*Task brief*: Once a line is found to contain "Москва", copy it out of the listing.

*Exercise inputs*:
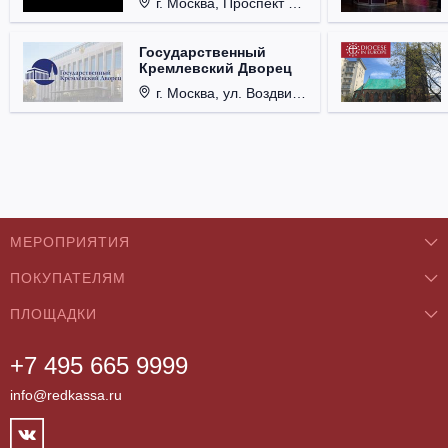
г. Москва, Проспект Мира, д. 12, стр. 9.
Государственный
Кремлевский Дворец
г. Москва, ул. Воздвиженка, д. 1, Кремль.
МЕРОПРИЯТИЯ
ПОКУПАТЕЛЯМ
Концерты
ПЛОЩАДКИ
О нас
Классика
+7 495 665 9999
Бар/Ресторан/Кафе
Как купить
Театры
info@redkassa.ru
Клуб
Возврат билетов
Фестивали
Концертный зал
Контакты
Спорт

*Written answer*:
г. Москва, Проспект Мира, д. 12, стр. 9.
г. Москва, ул. Воздвиженка, д. 1, Кремль.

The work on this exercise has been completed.